Tanah Semingit/Paningit yang dulunya digunakkan sebagai tempat mencari kesaktian sekarang telah dimanfaatkan sebagai komplek perkantoran pemerintah Desa Trosono (Gedung Balai Desa, Polindes dan TK Dharmawanita).
Para tokoh tersebut kemudian bersatu menggalang kekuatan untuk merebut Trahnya. Ketika sudah cukup memiliki kekuatannya, para tokoh tersebut berangkat menggempur Jayakatwang. Saat mau berangkat dalam sebuah misi besar, mereka meminta beberapa anggota keluarga dan para punggawanya untuk tetap tinggal di kampung Trawasan. Untuk menjaga dan meneruskan kekuasaanya diperintahlah Danyang Sakti Nyi Sentro dan dua punggawanya yaitu Ki Keling dan Suryo Tajem.
Suryo Tajem bertugas untuk menjaga keamanan dan kerukunan di kampung Trawasan, sedangkan Nyi Sentro dan Ki Keling bertugas sebagai penasehat dalam keluarga tersebut. Sebelum berangkat Raden Wijaya berkata nanti dia akan kembali untuk mengunjungi kerabatnya yang masih menetap di sini dan dia berkata "Jagalah kekompakan dan keharmonisan bersama".
Dalam kurun waktu yang sangat lama Raden Wijaya ingat akan kerabatnya yang diminta menetap di kampung Trawasan.

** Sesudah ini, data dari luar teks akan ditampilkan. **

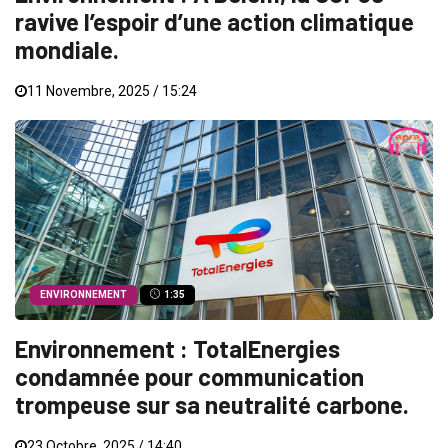
ravive l’espoir d’une action climatique
mondiale.
11 Novembre, 2025 / 15:24
ENVIRONNEMENT
1:35
Environnement : TotalEnergies
condamnée pour communication
trompeuse sur sa neutralité carbone.
23 Octobre, 2025 / 14:40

Tanpa berfikir panjang beliau memerintah utusan (Perajurit) untuk mengunjungi kerabatnya. Sesampainya di Desa Trawasan utusan tersebut menyampaikan pesan dari Raden Wijaya yaitu Suryo tajem diangkat sebagai Akuwu/pimpinan/ kepala desa, sedangkan Ki Keling sebagai punggawa/sekertaris desa. Dalam kepemimpinanya kedua tokoh tersebut memimpin penduduk Desa Trawasan dengan sangat arif dan bijaksana.
Selain itu ada juga Prajurit Majapahit lain yang datang ke Trawasan. Beliau pernah nyantri (berguru untuk memperdalam ilmu agama Islam) kepada Syekh Ibrahim Asmoroqondi yang makamnya terletak di Desa Gesikharjo, Kecamatan Palang, Kabupaten Tuban. Perajurit tersebut bernama Raden Surodipo/Mustopo karyo alias Mbah Palang. Sampai pada akhirnya Raden Surodipo mempunyai keinginan yang kuat didalam hatinya untuk memeluk agama Islam dan beliau mengucapkan syahadat disaksikan para santri Syekh Ibrahim Asmoroqondi. Setelah sekian lama mempelajari ilmu agama Islam akhirnya beliau diutus oleh gurunya Syekh Asmoroqondi untuk berdakwah di daerah timur dari Bengawan Solo dan ditemani istrinya yang bernama Dewi Condro Wulan Sari.
Beliau sempat berhenti di Desa Keting yang dulunya merupakan bekas pelabuhan atau tempat lewatnya para wali.
Saat beliau selesai berhenti di pelabuhan beliau berdua melanjutkan kembali perjalanannya ke arah timur dan berhenti di antara 2 pohon besar yaitu pohon sono dan 2 bunga (Kampun Trawasan).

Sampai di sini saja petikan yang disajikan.